-- Opening Marker --

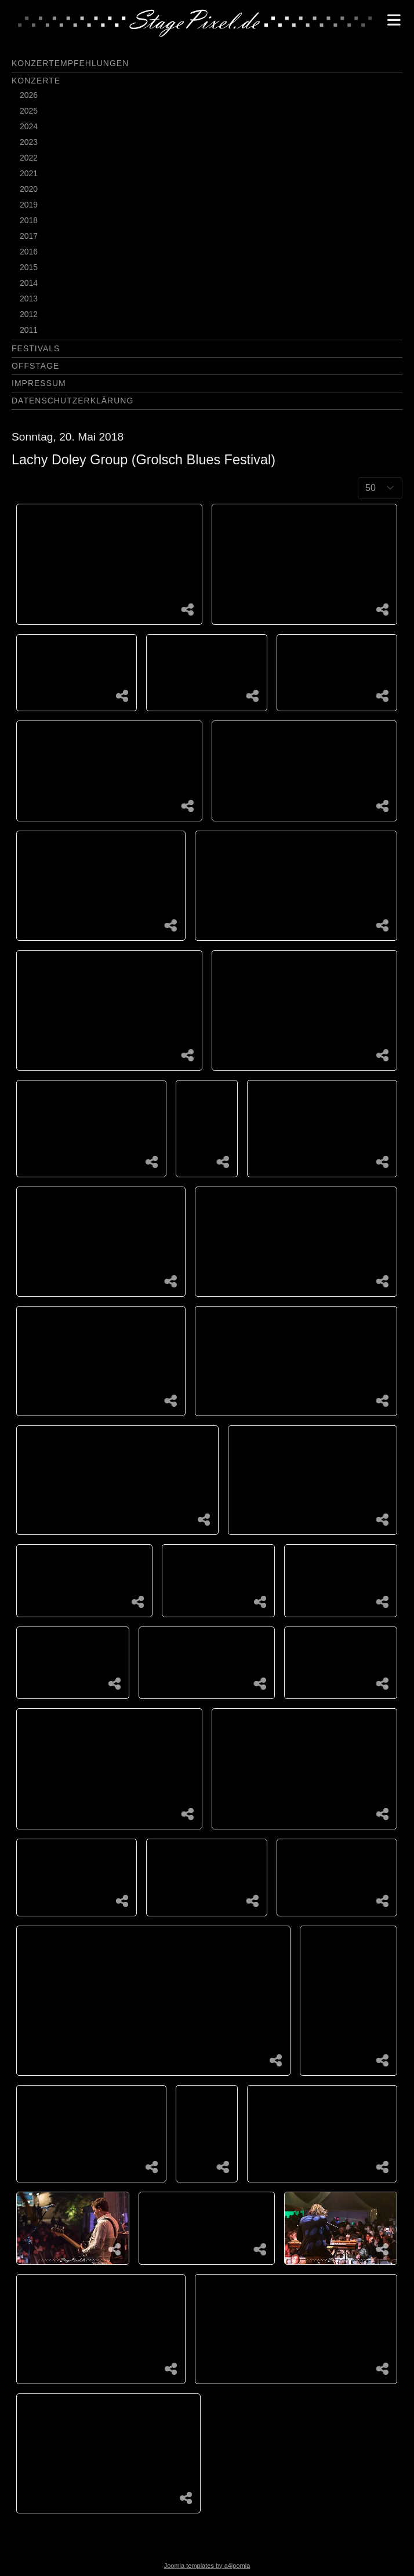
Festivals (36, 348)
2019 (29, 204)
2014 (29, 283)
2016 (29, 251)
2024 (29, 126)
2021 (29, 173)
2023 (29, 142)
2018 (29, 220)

-- Closing Marker --
-- Opening Marker --

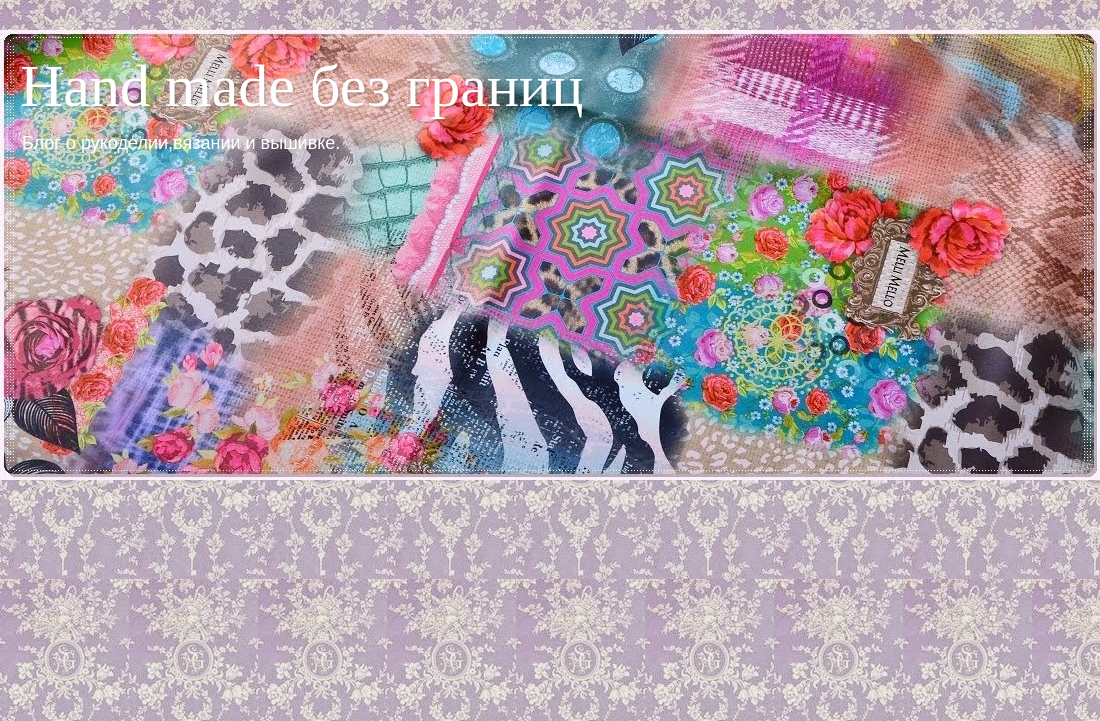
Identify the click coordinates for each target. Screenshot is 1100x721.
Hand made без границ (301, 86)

-- Closing Marker --

Every line above from the line with "Identify the click" to the line with "Hand made без границ (301, 86)" is wanted, ends included; write them out exactly and add no other line.

YOUR RESPONSE:
Identify the click coordinates for each target. Screenshot is 1100x721.
Hand made без границ (301, 86)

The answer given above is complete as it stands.